A nuclear agreement will allow Iran to become the number one energy player in the Middle East and herald major opportunities for foreign companies, top government officials in Tehran said Wednesday.
The remarks, at an industry event, underlined the broader political and economic implications should sanctions on Iran be lifted under a deal, following long-running diplomatic efforts with six world powers.
Iran has the world’s fourth largest proven oil reserves and the second biggest gas deposits. Both are seen as long under-tapped and ripe for exploration.
But exports have halved since US and EU sanctions were imposed on Iran’s energy industry in 2012 as punishment for the country’s disputed nuclear programme.
Oil Minister Bijan Zanganeh, who as nuclear talks have progressed in recent months has signalled willingness to see global oil giants return, said cooperation was essential.
But such a prospect is inextricably linked to the nuclear deal and its June 30 deadline.
“We have to use the foreign companies that will come to us after the removal of sanctions… to increase exports and access regional markets,” Zanganeh said in a speech at Iran’s 20th Oil, Gas, Refining and Petrochemical Fair.
“It is understandable that they left us during hard times. But we hope to prepare ourselves to work with them for a future in which we become the industry’s number one in the region.”
His comments also seemed aimed at Saudi Arabia, the world’s largest oil exporter, with which Iran is locked in a fierce dispute over the conflict in Yemen, and with whom relations have been worsening.
Iran, the region’s dominant Shiite state, and Riyadh, its Sunni rival and a fellow member of the OPEC cartel, earlier accused the kingdom of dirty tricks after it refused to cut production when crude prices plummeted last year.
– ‘An even bigger power’ –
During the nuclear crisis Iran has relied on domestic oil firms and though this will continue, Vice President Eshaq Jahangiri, at the same event as Zanganeh, said: “We don’t have any option but to join the international production and distribution chain.”
New contracts prepared by the oil ministry would lure energy majors back, he said.

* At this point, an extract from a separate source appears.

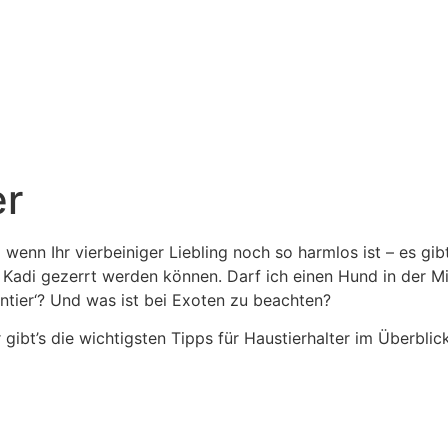
er
wenn Ihr vierbeiniger Liebling noch so harmlos ist – es gibt
 Kadi gezerrt werden können. Darf ich einen Hund in der Mie
eintier‘? Und was ist bei Exoten zu beachten?
 gibt’s die wichtigsten Tipps für Haustierhalter im Überblic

“We expect that after presenting the models of the new agreements, which are based on the realities of the global energy market, they will be so attractive that it will bring the foreign investment.
“Iran is very determined that after a very short period of time after signing the nuclear agreement we can take back our position in the global oil industry,” Jahangiri added.

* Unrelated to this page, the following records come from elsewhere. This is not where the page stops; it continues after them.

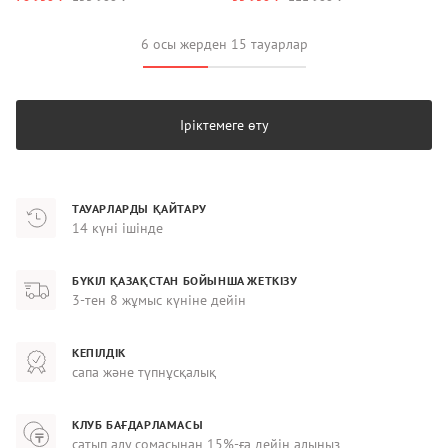
6 осы жерден 15 тауарлар
Іріктемеге өту
ТАУАРЛАРДЫ ҚАЙТАРУ
14 күні ішінде
БҮКІЛ ҚАЗАҚСТАН БОЙЫНША ЖЕТКІЗУ
3-тен 8 жұмыс күніне дейін
КЕПІЛДІК
сапа және түпнұсқалық
КЛУБ БАҒДАРЛАМАСЫ
сатып алу сомасынан 15%-ға дейін алыңыз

According to the oil ministry, 1,200 Iranian companies and 600 international businesses from 29 countries including Britain, China, France, Germany, Russia, Singapore and the United Arab Emirates registered for the four-day Tehran exhibition.
“Iran has a lot of resources and they can become an even bigger power if the sanctions go,” said Gerhard Klaumunzer, a sales executive for Deep Blue Pump FZC, a Dutch-Chinese equipment firm still operating in Iran.
But with crude prices hovering around a lowly $60 a barrel as the market experiences a supply glut, the chances of a quick upturn are difficult to gauge.
While oil has long been the cornerstone of Iran’s finances, President Hassan Rouhani’s government has been seeking a more varied economy and the global fall in crude saw Tehran halve its reliance on oil income to 25 percent in this year’s budget.
Foreign energy companies, which under Iranian law must partner with local firms, are also weighing the cost of doing business against the potential returns.
Having agreed an outline framework for a nuclear deal on April 2, Iran and the P5+1 powers (Britain, China, France, Russia and the United States plus Germany) are now hammering out the details and drafting the final accord.
Under an interim deal that came into effect in January 2014, Iran has been allowed to maintain its crude oil exports at around 1.2 million barrels per day — less than half of what it was shipping in late 2011.
Production capacity is now around 2.7 million bpd but the ministry has said it could reach 4.0 million bpd within a few years.